Se medimos apenas o comportamento, talvez percamos o contexto.
Se medimos apenas a participação, talvez percamos o pertencimento.
Se medimos apenas o projeto, talvez percamos a criança.
A educação brasileira não precisa de menos evidência. Precisa de evidências melhores.
Evidências que não transformem pessoas em planilhas.
Evidências que ajudem professores e gestores a formular perguntas mais qualificadas.
Evidências que preservem contexto, tempo, mediação e singularidade.
Evidências que permitam compreender se uma ação realmente contribuiu para ampliar autonomia, confiança, repertório, vínculo, aprendizagem e desenvolvimento humano.
Talvez uma das perguntas mais importantes para qualquer escola, rede ou projeto educacional seja:
isso está produzindo desenvolvimento ou apenas comprovando atividade?
A diferença é enorme.
Atividade é aquilo que fazemos.
Desenvolvimento é aquilo que muda na pessoa a partir do que foi feito.
Uma escola pode estar cheia de atividades e ainda assim produzir pouco desenvolvimento. Do mesmo modo, uma pequena intervenção, feita no momento certo, com o olhar certo, pode alterar profundamente a trajetória de uma criança.
É por isso que o Método do Olhar parte de uma premissa simples: antes do indicador, existe uma pessoa. Antes do dado, existe uma história. Antes da conclusão, existe um contexto.
Olhar não é vigiar.
Observar não é controlar.
Registrar não é burocratizar.
Medir não é reduzir.
Mas tudo isso pode se tornar problema quando perde sua finalidade humana.
O efeito cobra na educação aparece quando o sistema tenta resolver uma dificuldade criando incentivos que deslocam o foco da aprendizagem para a aparência da aprendizagem; do desenvolvimento para a comprovação do desenvolvimento; da criança para o relatório sobre a criança.

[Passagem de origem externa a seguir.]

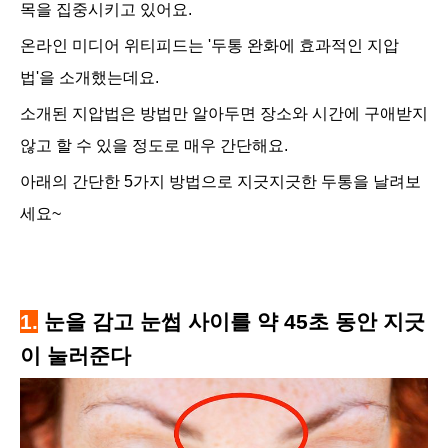
목을 집중시키고 있어요.
온라인
미디어 위티피드는
'두통 완화에 효과적인
지압
법'을 소개했는데요.
소개된
지압법은 방법만 알아두면 장소와 시간에 구애받지
않고 할 수 있을 정도로 매우 간단해요.
아래
의 간단한 5가지 방법으로 지긋지긋한 두통을 날려보
세요~
1.
눈을 감고 눈썹 사이를 약 45초 동안 지긋
이 눌러준다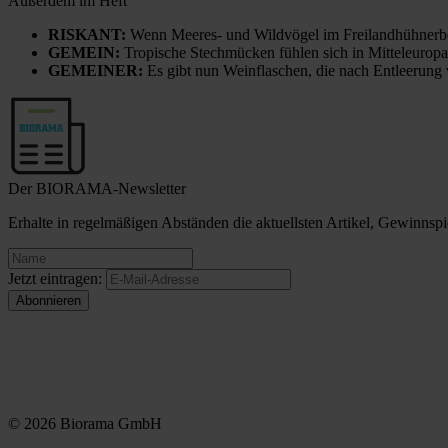
Außerdem im Heft
RISKANT:
Wenn Meeres- und Wildvögel im Freilandhühnerbe
GEMEIN:
Tropische Stechmücken fühlen sich in Mitteleuropa
GEMEINER:
Es gibt nun Weinflaschen, die nach Entleerung
Der BIORAMA-Newsletter
Erhalte in regelmäßigen Abständen die aktuellsten Artikel, Gewinn
Jetzt eintragen:
© 2026 Biorama GmbH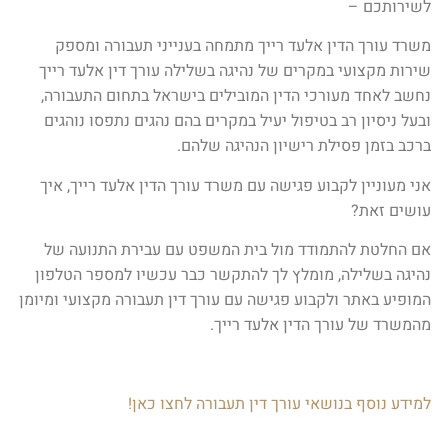
לשירותכם –
משרד עורך הדין אלעד רייך מתמחה בענייני תעבורה ומספק
שירות מקצועי במקרים של נהיגה בשלילה עורך דין אלעד רייך
נחשב לאחד מעורכי הדין המובילים בישראל בתחום התעבורה,
ובעל ניסיון רב בטיפול יעיל במקרים בהם נהגים נתפסו נוהגים
ברכב בזמן פסילת רישיון הנהיגה שלהם.
אני מעוניין לקבוע פגישה עם משרד עורך הדין אלעד רייך, איך
עושים זאת?
אם החלטת להתמודד מול בית המשפט עם עבירת התנועה של
נהיגה בשלילה, מומלץ לך להתקשר כבר עכשיו למספר הטלפון
המופיע באתר ולקבוע פגישה עם עורך דין תעבורה מקצועי ומיומן
מהמשרד של עורך הדין אלעד רייך.
למידע נוסף בנושאי עורך דין תעבורה לחצו כאן!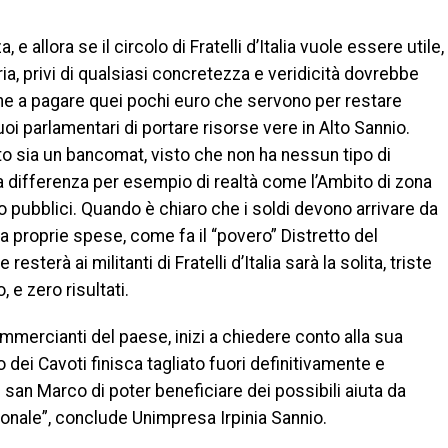
 allora se il circolo di Fratelli d’Italia vuole essere utile,
ria, privi di qualsiasi concretezza e veridicità dovrebbe
ne a pagare quei pochi euro che servono per restare
uoi parlamentari di portare risorse vere in Alto Sannio.
to sia un bancomat, visto che non ha nessun tipo di
 a differenza per esempio di realtà come l’Ambito di zona
ro pubblici. Quando è chiaro che i soldi devono arrivare da
a proprie spese, come fa il “povero” Distretto del
sterà ai militanti di Fratelli d’Italia sarà la solita, triste
 e zero risultati.
ommercianti del paese, inizi a chiedere conto alla sua
ei Cavoti finisca tagliato fuori definitivamente e
san Marco di poter beneficiare dei possibili aiuta da
onale”, conclude Unimpresa Irpinia Sannio.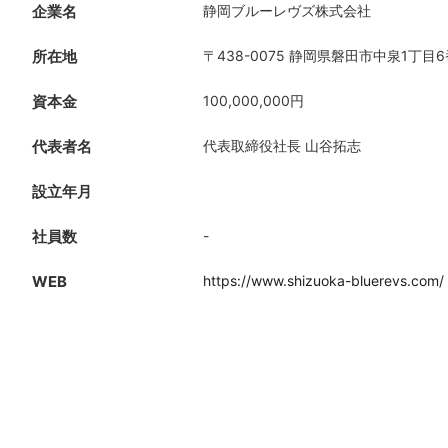
企業名
静岡ブルーレヴズ株式会社
所在地
〒438-0075 静岡県磐田市中泉1丁目6
資本金
100,000,000円
代表者名
代表取締役社長 山谷拓志
設立年月
社員数
-
WEB
https://www.shizuoka-bluerevs.com/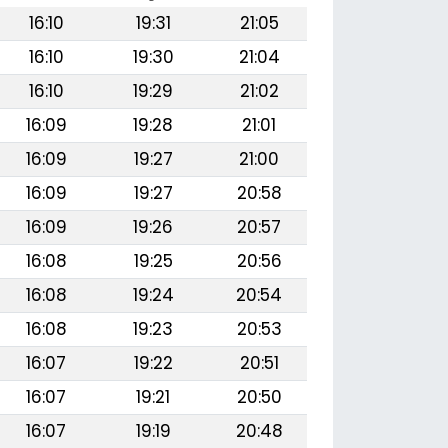
16:10
19:31
21:05
16:10
19:30
21:04
16:10
19:29
21:02
16:09
19:28
21:01
16:09
19:27
21:00
16:09
19:27
20:58
16:09
19:26
20:57
16:08
19:25
20:56
16:08
19:24
20:54
16:08
19:23
20:53
16:07
19:22
20:51
16:07
19:21
20:50
16:07
19:19
20:48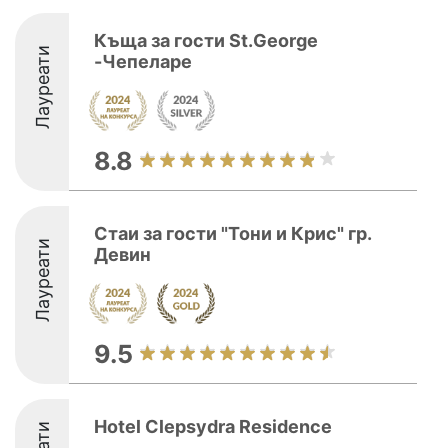
Къща за гости St.George
Лауреати
-Чепеларе
8.8
Стаи за гости "Тони и Крис" гр.
Лауреати
Девин
9.5
Hotel Clepsydra Residence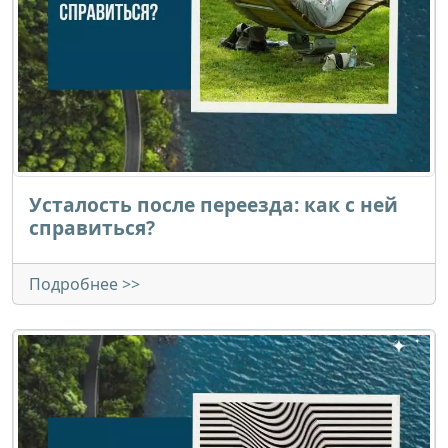
Усталость после переезда: как с ней
справиться?
Подробнее >>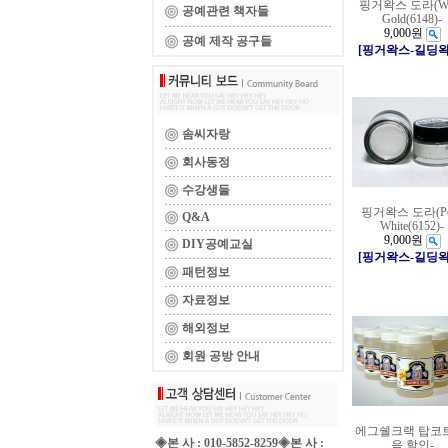
핑거왁스 도라(Wh
공예관련 책자들
Gold(6148)-
9,000원
공예 제작 공구들
[핑거왁스-길딩왁
솜씨자랑
회사동정
수강생들
핑거왁스 도라(Pea
Q&A
White(6152)-
9,000원
DIY공예교실
[핑거왁스-길딩왁
패턴정보
자료정보
해외정보
회원 공방 안내
에그쉘크랙 탑코
◈본 사 : 010-5852-8259◈본 사 :
음 할인-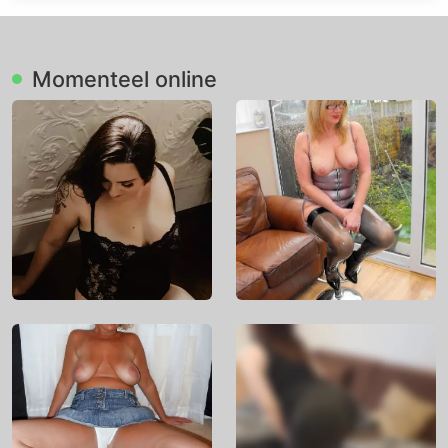
Momenteel online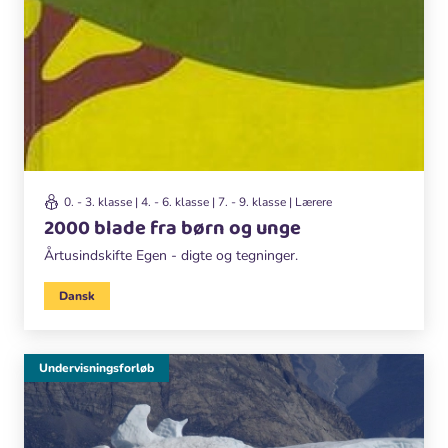
0. - 3. klasse | 4. - 6. klasse | 7. - 9. klasse | Lærere
2000 blade fra børn og unge
Årtusindskifte Egen - digte og tegninger.
Dansk
Undervisningsforløb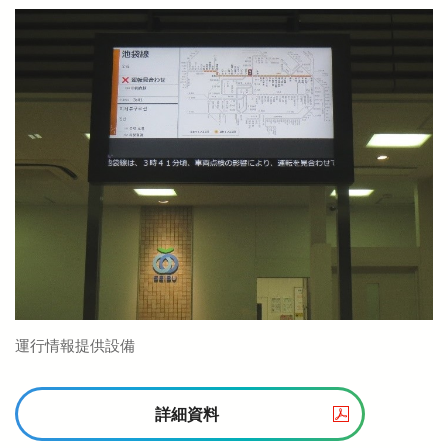
西武鉄道の公式アカウント一覧
個人情報保護方針
サイトマップ
サイトのご利用にあたって
運行情報提供設備
詳細資料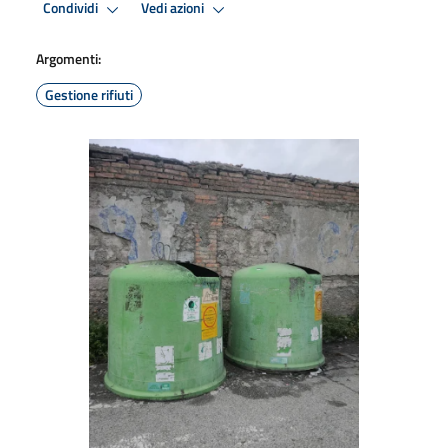
Condividi
Vedi azioni
Argomenti:
Gestione rifiuti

E talvez o antídoto esteja menos em abandonar métricas e mais em amadurecer o modo como as construímos.
Precisamos de indicadores que não apenas digam se uma criança foi bem ou mal, mas que ajudem a compreender como ela está caminhando.
Precisamos de registros que não sirvam apenas para arquivar ocorrências, mas para revelar padrões.
Precisamos de tecnologias que não substituam o professor, mas ampliem sua memória, seu repertório e sua capacidade de mediação.
Precisamos de projetos que não sejam pensados para a fotografia do dia, mas para a trajetória que continuará depois que a câmera for embora.
A pergunta que deveria orientar a educação não é apenas:
o que conseguimos mostrar?
Mas também:
o que conseguimos transformar?
Porque, no fim, a escola não existe para vencer a métrica.
Existe para desenvolver pessoas.
E desenvolver pessoas exige tempo, presença, escuta, método, memória e coragem para olhar além da superfície.
A métrica certa pode iluminar caminhos.
A métrica errada pode criar cobras.
E talvez uma das maiores responsabilidades da educação contemporânea seja justamente esta: desenhar formas de acompanhamento que não façam os adultos correrem atrás dos números, mas que os ajudem a caminhar melhor ao lado das crianças.
Mesmo quando ninguém estiver filmando.